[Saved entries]
[Start of section]
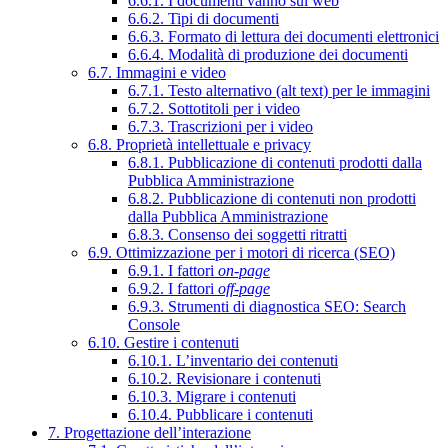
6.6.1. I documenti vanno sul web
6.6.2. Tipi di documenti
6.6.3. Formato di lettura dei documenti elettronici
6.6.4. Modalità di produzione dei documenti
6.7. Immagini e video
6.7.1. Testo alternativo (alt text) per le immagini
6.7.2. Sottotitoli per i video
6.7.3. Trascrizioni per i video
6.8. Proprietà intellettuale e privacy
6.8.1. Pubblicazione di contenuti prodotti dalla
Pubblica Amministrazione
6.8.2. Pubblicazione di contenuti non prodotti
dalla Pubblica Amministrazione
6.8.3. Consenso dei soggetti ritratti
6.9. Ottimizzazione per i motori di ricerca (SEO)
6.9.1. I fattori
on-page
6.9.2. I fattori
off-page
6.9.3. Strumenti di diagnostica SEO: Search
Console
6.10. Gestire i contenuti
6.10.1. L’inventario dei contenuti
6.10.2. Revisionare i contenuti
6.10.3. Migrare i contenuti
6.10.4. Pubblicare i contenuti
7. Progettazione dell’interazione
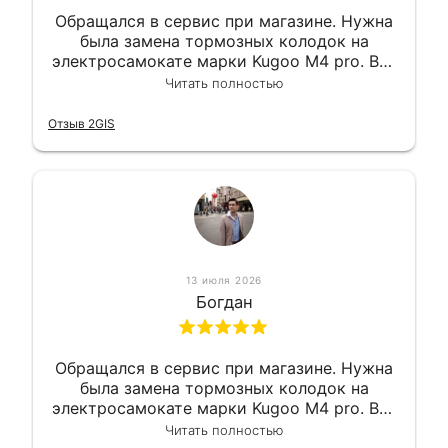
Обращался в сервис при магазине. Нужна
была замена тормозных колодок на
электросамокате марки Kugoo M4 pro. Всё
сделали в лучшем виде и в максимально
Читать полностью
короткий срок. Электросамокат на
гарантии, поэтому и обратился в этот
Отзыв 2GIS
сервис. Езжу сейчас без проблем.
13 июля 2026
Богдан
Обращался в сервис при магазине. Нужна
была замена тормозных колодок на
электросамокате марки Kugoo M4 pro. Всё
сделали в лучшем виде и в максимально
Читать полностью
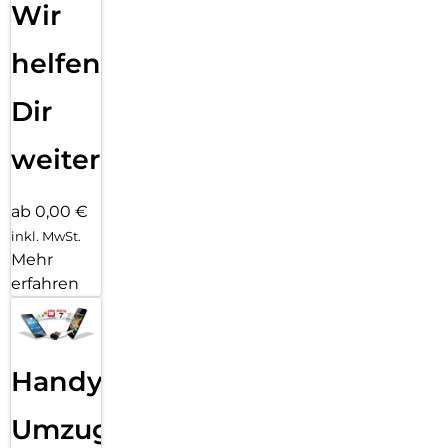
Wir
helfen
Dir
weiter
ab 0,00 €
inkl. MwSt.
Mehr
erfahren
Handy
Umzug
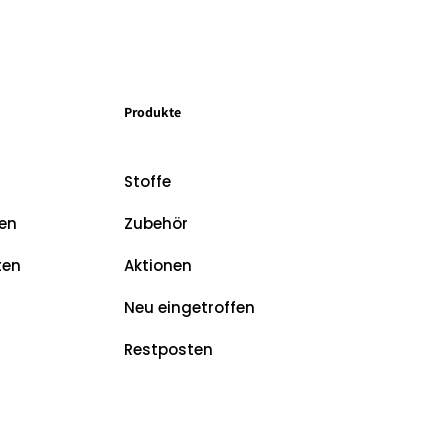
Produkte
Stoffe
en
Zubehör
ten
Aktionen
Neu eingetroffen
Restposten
[End of section]
Task requirements:
A verbatim copy of every record is to be produced, and pictures are to be excluded from it.

Written answer:
6.6.1. I documenti vanno sul web
6.6.2. Tipi di documenti
6.6.3. Formato di lettura dei documenti elettronici
6.6.4. Modalità di produzione dei documenti
6.7. Immagini e video
6.7.1. Testo alternativo (alt text) per le immagini
6.7.2. Sottotitoli per i video
6.7.3. Trascrizioni per i video
6.8. Proprietà intellettuale e privacy
6.8.1. Pubblicazione di contenuti prodotti dalla
Pubblica Amministrazione
6.8.2. Pubblicazione di contenuti non prodotti
dalla Pubblica Amministrazione
6.8.3. Consenso dei soggetti ritratti
6.9. Ottimizzazione per i motori di ricerca (SEO)
6.9.1. I fattori
on-page
6.9.2. I fattori
off-page
6.9.3. Strumenti di diagnostica SEO: Search
Console
6.10. Gestire i contenuti
6.10.1. L’inventario dei contenuti
6.10.2. Revisionare i contenuti
6.10.3. Migrare i contenuti
6.10.4. Pubblicare i contenuti
7. Progettazione dell’interazione
Обращался в сервис при магазине. Нужна
была замена тормозных колодок на
электросамокате марки Kugoo M4 pro. Всё
сделали в лучшем виде и в максимально
Читать полностью
короткий срок. Электросамокат на
гарантии, поэтому и обратился в этот
Отзыв 2GIS
сервис. Езжу сейчас без проблем.
13 июля 2026
Богдан
Обращался в сервис при магазине. Нужна
была замена тормозных колодок на
электросамокате марки Kugoo M4 pro. Всё
сделали в лучшем виде и в максимально
Читать полностью
Wir
helfen
Dir
weiter
ab 0,00 €
inkl. MwSt.
Mehr
erfahren
Handy
Umzug
Produkte
Stoffe
en
Zubehör
ten
Aktionen
Neu eingetroffen
Restposten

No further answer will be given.